Finetune Llama-3.1-8B-Instruct
You can launch an fine-tune job with Llama-3.1-8B-Instruct using the quick-launch templates.
Finetuning templates come with pre-filled cost and performance optimized configurations. You can modify the config as per your requirements.
To launch the finetuning job, head over to the Fine-Tuning tab.
You can select Llama-3.1-8B from the available list of templates.
Alternatively, click on + Launch New Job button and choose Llama. Thereafter choose meta-llama/Llama-3.1-8B.
Enter your HuggingFace token. This will be used for pulling the model weights from the HF Llama repository.
All open-sourced Llama models by Meta require agreement to the community license agreement. If not done prior to launching the fine-tuning job, it will result in job failure.
Head over to the model card on HuggingFace and agree to the T&C to proceed.

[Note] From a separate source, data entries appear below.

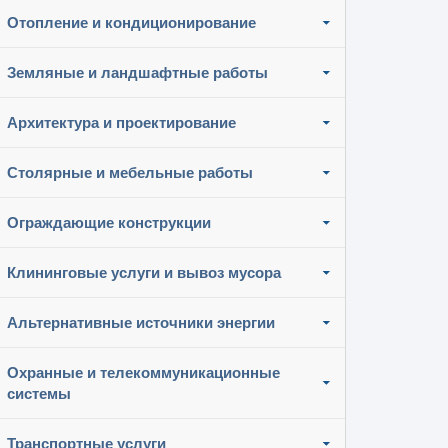
Отопление и кондиционирование
Земляные и ландшафтные работы
Архитектура и проектирование
Столярные и мебельные работы
Ограждающие конструкции
Клининговые услуги и вывоз мусора
Альтернативные источники энергии
Охранные и телекоммуникационные
системы
Транспортные услуги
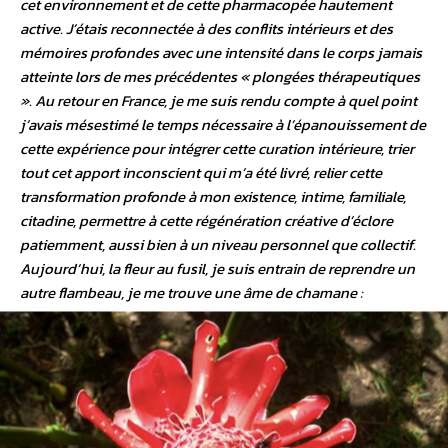
cet environnement et de cette pharmacopée hautement
active. J’étais reconnectée à des conflits intérieurs et des
mémoires profondes avec une intensité dans le corps jamais
atteinte lors de mes précédentes «
plongées thérapeutiques
». Au retour en France, je me suis rendu compte à quel point
j’avais mésestimé le temps nécessaire à l’épanouissement de
cette expérience pour intégrer cette curation intérieure, trier
tout cet apport inconscient qui m’a été livré, relier cette
transformation profonde à mon existence, intime, familiale,
citadine, permettre à cette régénération créative d’éclore
patiemment, aussi bien à un niveau personnel que collectif.
Aujourd’hui, la fleur au fusil, je suis entrain de reprendre un
autre flambeau, je me trouve une âme de chamane :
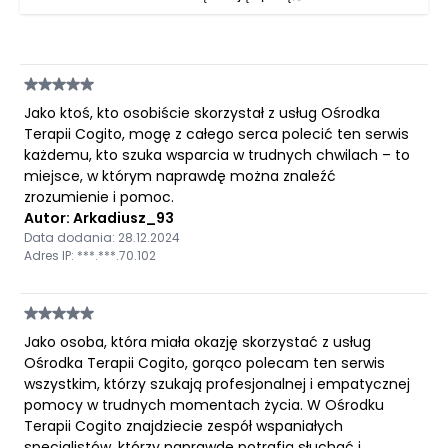
Jako ktoś, kto osobiście skorzystał z usług Ośrodka
Terapii Cogito, mogę z całego serca polecić ten serwis
każdemu, kto szuka wsparcia w trudnych chwilach – to
miejsce, w którym naprawdę można znaleźć
zrozumienie i pomoc.
Autor: Arkadiusz_93
Data dodania: 28.12.2024
Adres IP: ***.***.70.102
Jako osoba, która miała okazję skorzystać z usług
Ośrodka Terapii Cogito, gorąco polecam ten serwis
wszystkim, którzy szukają profesjonalnej i empatycznej
pomocy w trudnych momentach życia. W Ośrodku
Terapii Cogito znajdziecie zespół wspaniałych
specjalistów, którzy naprawdę potrafią słuchać i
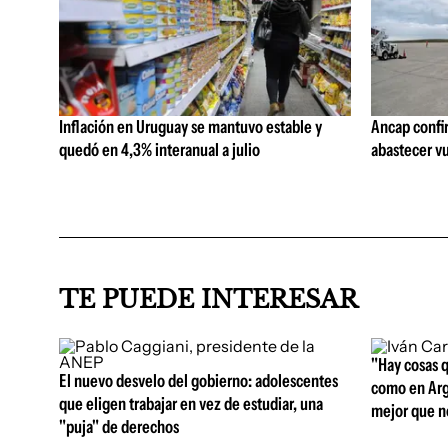
Inflación en Uruguay se mantuvo estable y
Ancap confi
quedó en 4,3% interanual a julio
abastecer vu
TE PUEDE INTERESAR
"Hay cosas 
El nuevo desvelo del gobierno: adolescentes
como en Arg
que eligen trabajar en vez de estudiar, una
mejor que n
"puja" de derechos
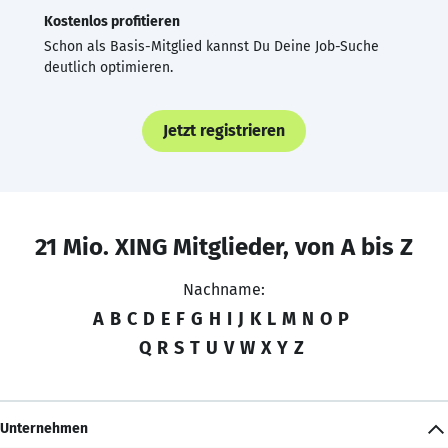
Kostenlos profitieren
Schon als Basis-Mitglied kannst Du Deine Job-Suche
deutlich optimieren.
Jetzt registrieren
21 Mio. XING Mitglieder, von A bis Z
Nachname:
A
B
C
D
E
F
G
H
I
J
K
L
M
N
O
P
Q
R
S
T
U
V
W
X
Y
Z
Unternehmen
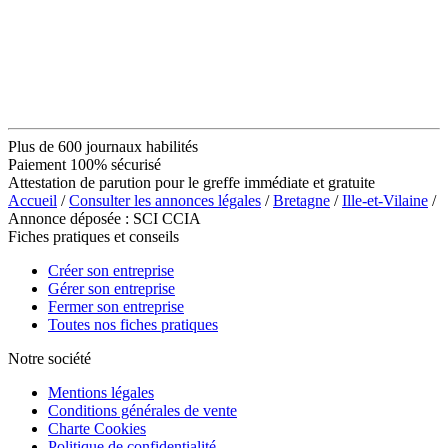
Plus de 600 journaux habilités
Paiement 100% sécurisé
Attestation de parution pour le greffe immédiate et gratuite
Accueil
/
Consulter les annonces légales
/
Bretagne
/
Ille-et-Vilaine
/
Annonce déposée : SCI CCIA
Fiches pratiques et conseils
Créer son entreprise
Gérer son entreprise
Fermer son entreprise
Toutes nos fiches pratiques
Notre société
Mentions légales
Conditions générales de vente
Charte Cookies
Politique de confidentialité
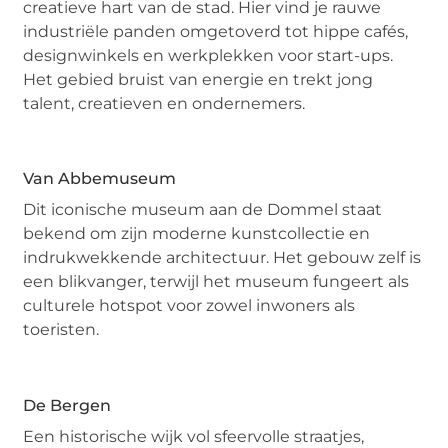
creatieve hart van de stad. Hier vind je rauwe
industriële panden omgetoverd tot hippe cafés,
designwinkels en werkplekken voor start-ups.
Het gebied bruist van energie en trekt jong
talent, creatieven en ondernemers.
Van Abbemuseum
Dit iconische museum aan de Dommel staat
bekend om zijn moderne kunstcollectie en
indrukwekkende architectuur. Het gebouw zelf is
een blikvanger, terwijl het museum fungeert als
culturele hotspot voor zowel inwoners als
toeristen.
De Bergen
Een historische wijk vol sfeervolle straatjes,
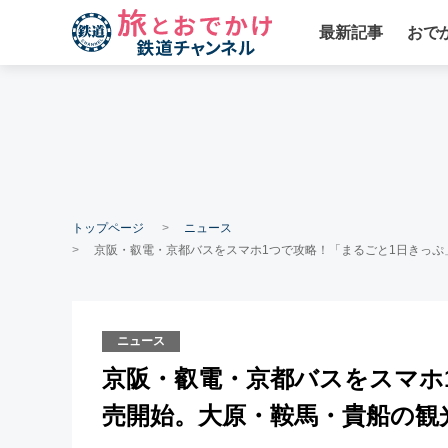
最新記事
おで
トップページ
ニュース
京阪・叡電・京都バスをスマホ1つで攻略！「まるごと1日きっぷ
ニュース
京阪・叡電・京都バスをスマホ1
売開始。大原・鞍馬・貴船の観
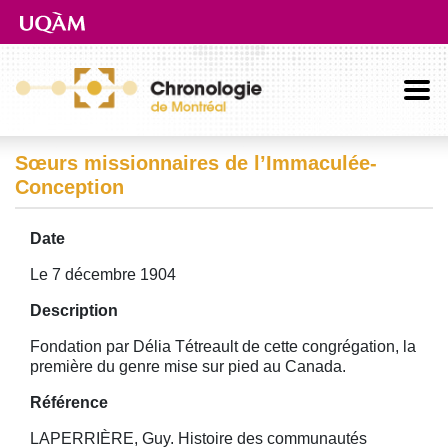
Aller directement au contenu principal
Sœurs missionnaires de l’Immaculée-
Conception
Date
Le 7 décembre 1904
Description
Fondation par Délia Tétreault de cette congrégation, la
première du genre mise sur pied au Canada.
Référence
LAPERRIÈRE, Guy. Histoire des communautés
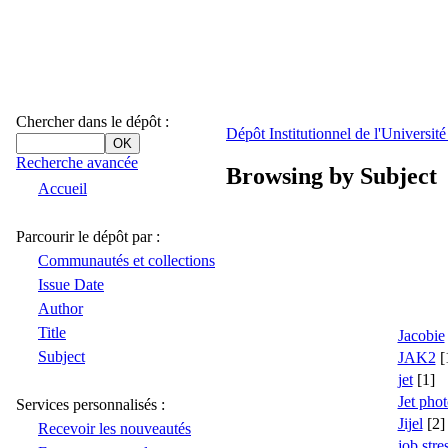
Chercher dans le dépôt :
Dépôt Institutionnel de l'Universi
Recherche avancée
Browsing by Subject
Accueil
Parcourir le dépôt par :
Communautés et collections
Issue Date
Author
Title
Jacobie
Subject
JAK2
[
jet
[1]
Jet pho
Services personnalisés :
Jijel
[2]
Recevoir les nouveautés
job stre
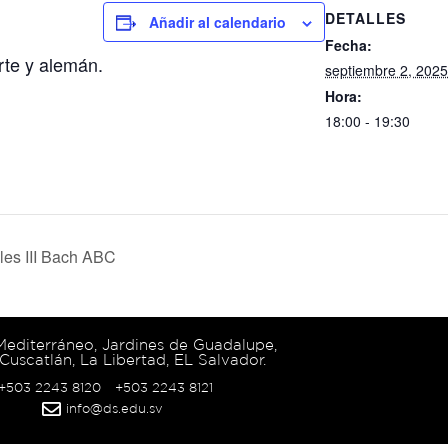
DETALLES
Añadir al calendario
Fecha:
rte y alemán.
septiembre 2, 2025
Hora:
18:00 - 19:30
les III Bach ABC
 Mediterráneo, Jardines de Guadalupe,
Cuscatlán, La Libertad, EL Salvador.
 +503 2243 8120
+503 2243 8121
info@ds.edu.sv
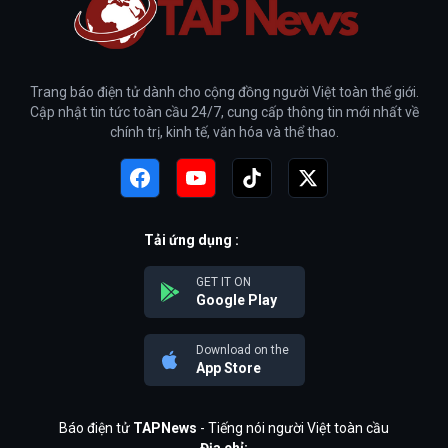
Trang báo điện tử dành cho cộng đồng người Việt toàn thế giới.
Cập nhật tin tức toàn cầu 24/7, cung cấp thông tin mới nhất về
chính trị, kinh tế, văn hóa và thể thao.
Tải ứng dụng :
GET IT ON
Google Play
Download on the
App Store
Báo điện tử
TAPNews
- Tiếng nói người Việt toàn cầu
Địa chỉ:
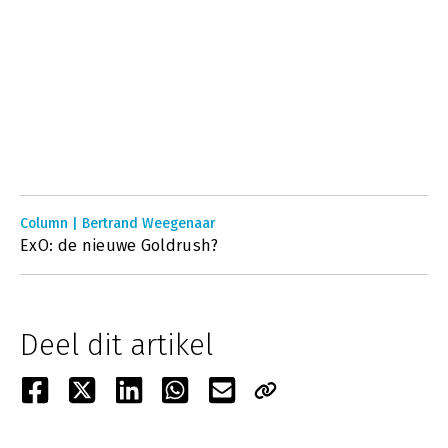
Column | Bertrand Weegenaar
ExO: de nieuwe Goldrush?
Deel dit artikel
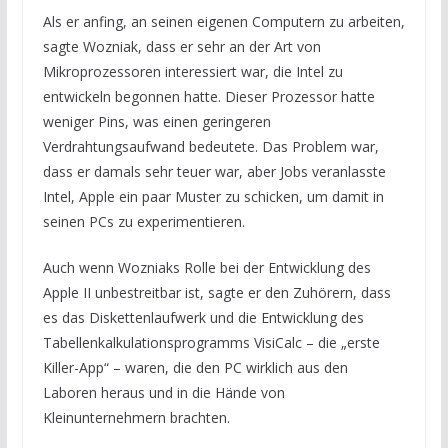
Als er anfing, an seinen eigenen Computern zu arbeiten,
sagte Wozniak, dass er sehr an der Art von
Mikroprozessoren interessiert war, die Intel zu
entwickeln begonnen hatte. Dieser Prozessor hatte
weniger Pins, was einen geringeren
Verdrahtungsaufwand bedeutete. Das Problem war,
dass er damals sehr teuer war, aber Jobs veranlasste
Intel, Apple ein paar Muster zu schicken, um damit in
seinen PCs zu experimentieren.
Auch wenn Wozniaks Rolle bei der Entwicklung des
Apple II unbestreitbar ist, sagte er den Zuhörern, dass
es das Diskettenlaufwerk und die Entwicklung des
Tabellenkalkulationsprogramms VisiCalc – die „erste
Killer-App“ – waren, die den PC wirklich aus den
Laboren heraus und in die Hände von
Kleinunternehmern brachten.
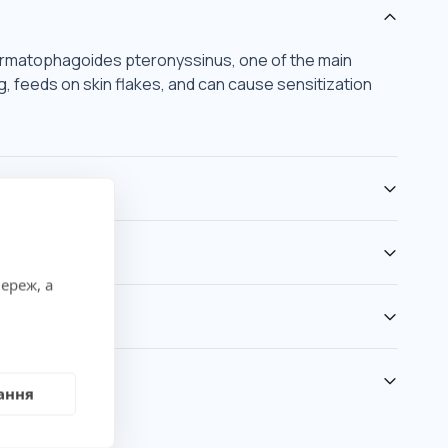
ermatophagoides pteronyssinus, one of the main
g, feeds on skin flakes, and can cause sensitization
ереж, а
ання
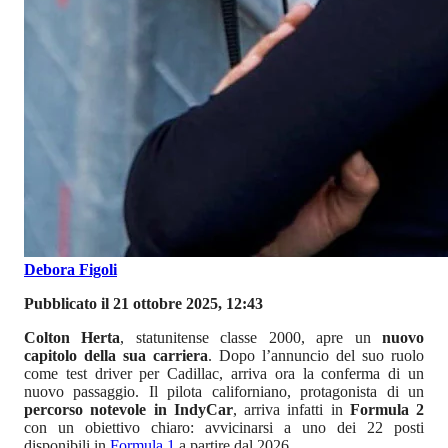
Debora Figoli
Pubblicato il 21 ottobre 2025, 12:43
Colton Herta
, statunitense classe 2000, apre un
nuovo
capitolo della sua carriera
. Dopo l’annuncio del suo ruolo
come test driver per Cadillac, arriva ora la conferma di un
nuovo passaggio. Il pilota californiano, protagonista di un
percorso notevole in IndyCar
, arriva infatti in
Formula 2
con un obiettivo chiaro: avvicinarsi a uno dei 22 posti
disponibili in
Formula 1
a partire dal 2026.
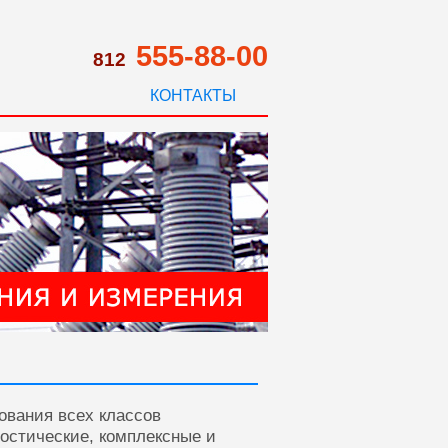
555-88-00
812
КОНТАКТЫ
ования всех классов
ностические, комплексные и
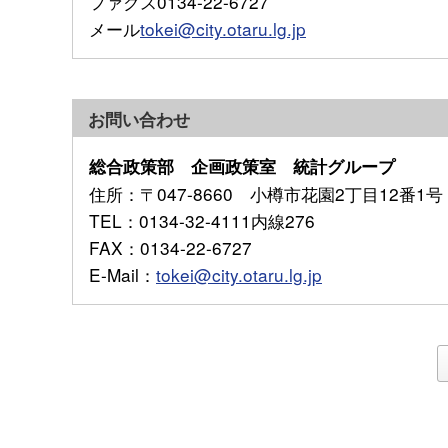
ファクス0134-22-6727
メール
tokei@city.otaru.lg.jp
お問い合わせ
総合政策部 企画政策室 統計グループ
住所
：〒047-8660 小樽市花園2丁目12番1号
TEL
：0134-32-4111内線276
FAX
：0134-22-6727
E-Mail
：
tokei@city.otaru.lg.jp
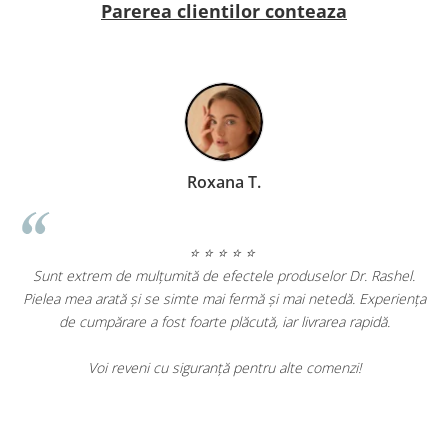
Parerea clientilor conteaza
Roxana T.
⭐ ⭐ ⭐ ⭐ ⭐
Sunt extrem de mulțumită de efectele produselor Dr. Rashel.
Pielea mea arată și se simte mai fermă și mai netedă. Experiența
,
de cumpărare a fost foarte plăcută, iar livrarea rapidă.
Voi reveni cu siguranță pentru alte comenzi!
e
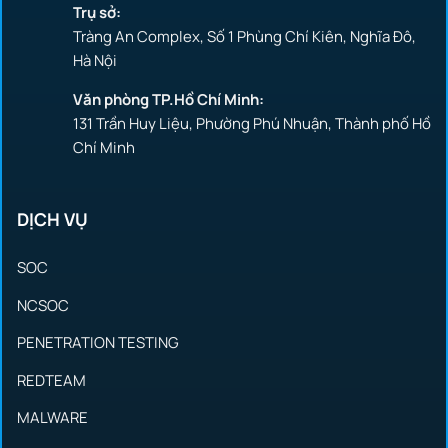
Trụ sở:
Tràng An Complex, Số 1 Phùng Chí Kiên, Nghĩa Đô,
Hà Nội
Văn phòng TP.Hồ Chí Minh:
131 Trần Huy Liệu, Phường Phú Nhuận, Thành phố Hồ
Chí Minh
DỊCH VỤ
SOC
NCSOC
PENETRATION TESTING
REDTEAM
MALWARE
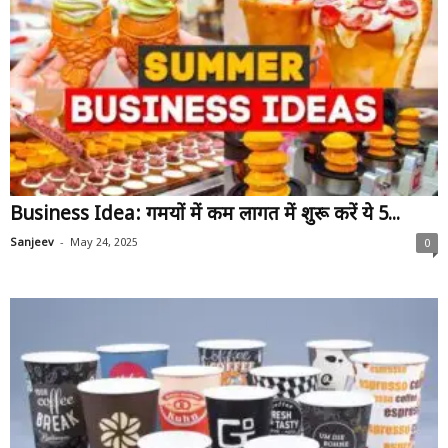
Business Idea: गर्मियों में कम लागत में शुरू करें ये 5...
-
Sanjeev
May 24, 2025
0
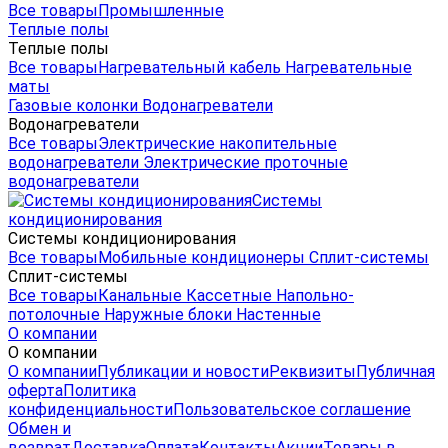
Все товары
Промышленные
Теплые полы
Теплые полы
Все товары
Нагревательный кабель
Нагревательные
маты
Газовые колонки
Водонагреватели
Водонагреватели
Все товары
Электрические накопительные
водонагреватели
Электрические проточные
водонагреватели
Системы
кондиционирования
Системы кондиционирования
Все товары
Мобильные кондиционеры
Сплит-системы
Сплит-системы
Все товары
Канальные
Кассетные
Напольно-
потолочные
Наружные блоки
Настенные
О компании
О компании
О компании
Публикации и новости
Реквизиты
Публичная
оферта
Политика
конфиденциальности
Пользовательское соглашение
Обмен и
возврат
Доставка
Оплата
Контакты
Акции
Товары в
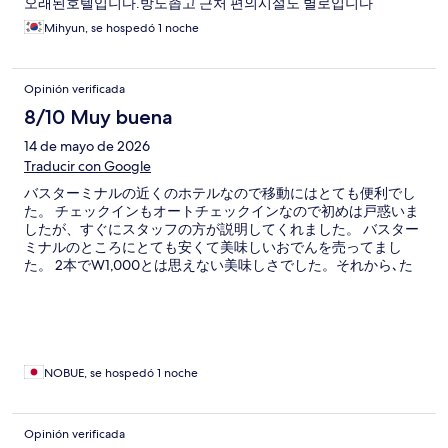
오래된호텔입니다.방도좁고 근처 편의시설도 별로입니다
Mihyun, se hospedó 1 noche
Opinión verificada
8/10 Muy buena
14 de mayo de 2026
Traducir con Google
バスターミナルの近くのホテルなので移動にはとても便利でし
た。 チェックインもオートチェックインなので初めは戸惑いま
したが、すぐにスタッフの方が説明してくれました。 バスター
ミナルのところにとても安くて美味しいおでんを売ってまし
た。 2本でW1,000とは思えない美味しさでした。それから､た
い焼き屋さんもあり新しくピーナッツパンが出来て20個
W3,000でとても美味しかったです。
NOBUE, se hospedó 1 noche
Opinión verificada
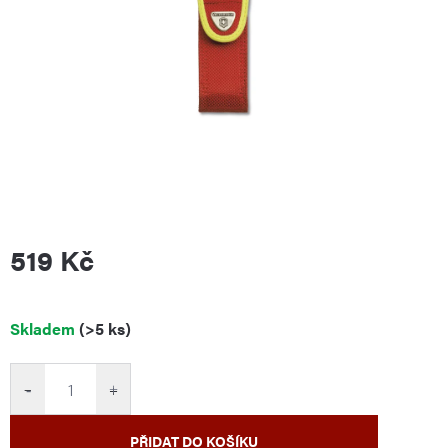
519 Kč
Měrná
Skladem
(>5 ks)
cena:
−
+
PŘIDAT DO KOŠÍKU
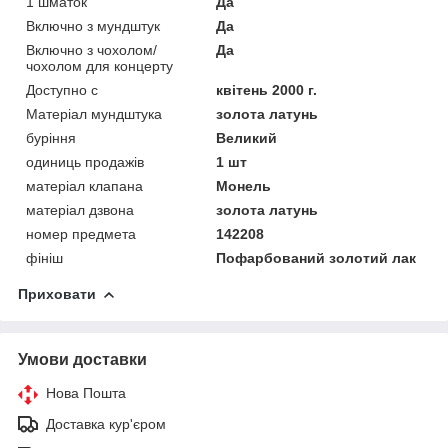
1 шматок
Да
Включно з мундштук
Да
Включно з чохолом/
Да
чохолом для концерту
Доступно с
квітень 2000 г.
Матеріал мундштука
золота латунь
буріння
Великий
одиниць продажів
1 шт
матеріал клапана
Монель
матеріал дзвона
золота латунь
номер предмета
142208
фініш
Пофарбований золотий лак
Приховати
Умови доставки
Нова Пошта
Доставка кур'єром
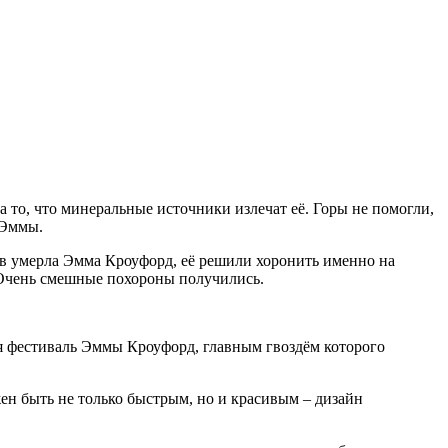
а то, что минеральные источники излечат её. Горы не помогли,
 Эммы.
ков умерла Эмма Кроуфорд, её решили хоронить именно на
. Очень смешные похороны получились.
тся фестиваль Эммы Кроуфорд, главным гвоздём которого
жен быть не только быстрым, но и красивым – дизайн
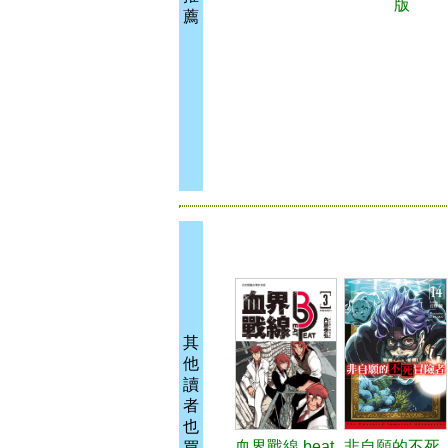
版
薦
其
他
讀
者
也
血界戰線 beat
非自願的不死
買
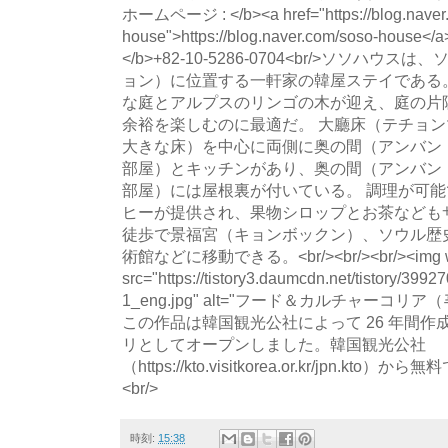
ホームページ : </b><a href="https://blog.naver
house">https://blog.naver.com/soso-house<
</b>+82-10-5286-0704<br/>ソソハ
ョン）に位置する一軒家の韓屋ステイである
な庭とアルプスのリンゴの木が迎え、庭の片
余裕を楽しむのに最適だ。 大廳床（テチョ
大きな床）を中心に両側に奥の間（アンバン
部屋）とキッチンがあり、奥の間（アンバン
部屋）には屋根裏が付いている。 調理が可
ヒーが提供され、果物シロップとお茶なども
徒歩で景福宮（キョンボックン）、ソウル歴史博
術館などに移動できる。<br/><br/><br/><img wi
src="https://tistory3.daumcdn.net/tistory/39
1_eng.jpg" alt="フード＆カルチャーコリ
この作品は韓国観光公社によって 26 年間
リとしてオープンしました。韓国観光公社
（https://kto.visitkorea.or.kr/jpn.
<br/>
時刻:
15:38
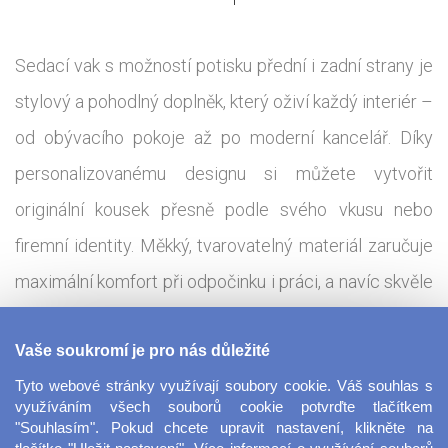
Sedací vak s možností potisku přední i zadní strany je
stylový a pohodlný doplněk, který oživí každý interiér –
od obývacího pokoje až po moderní kancelář. Díky
personalizovanému designu si můžete vytvořit
originální kousek přesně podle svého vkusu nebo
firemní identity. Měkký, tvarovatelný materiál zaručuje
maximální komfort při odpočinku i práci, a navíc skvěle
poslouží jako výrazný prvek vašeho prostoru.
Vaše soukromí je pro nás důležité
Vdechněte svému interiéru originalitu, kterou nikdo
Tyto webové stránky využívají soubory cookie. Váš souhlas s
nepřehlédne! Povlaky samotné vyrábíme z kvalitní
využíváním všech souborů cookie potvrďte tlačítkem
látky (100% PES), které mají certifikát Öko-tex Náplň
"Souhlasím". Pokud chcete upravit nastavení, klikněte na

For training dataset, you can choose a HuggingFace dataset or use your local/remote data store. For this tutorial, we'll use a HF dataset. You can checkout more about the dataset used here.
Click the Deploy Model button. The model will be up and running after a few minutes of provisioning.
And just like that, you have your own dedicated private Llama-3.1-8B-Instruct deployment. Once the deployment is in a Running state, you can take the model endpoint and model API key, plug it into the OpenAI SDK and query the model.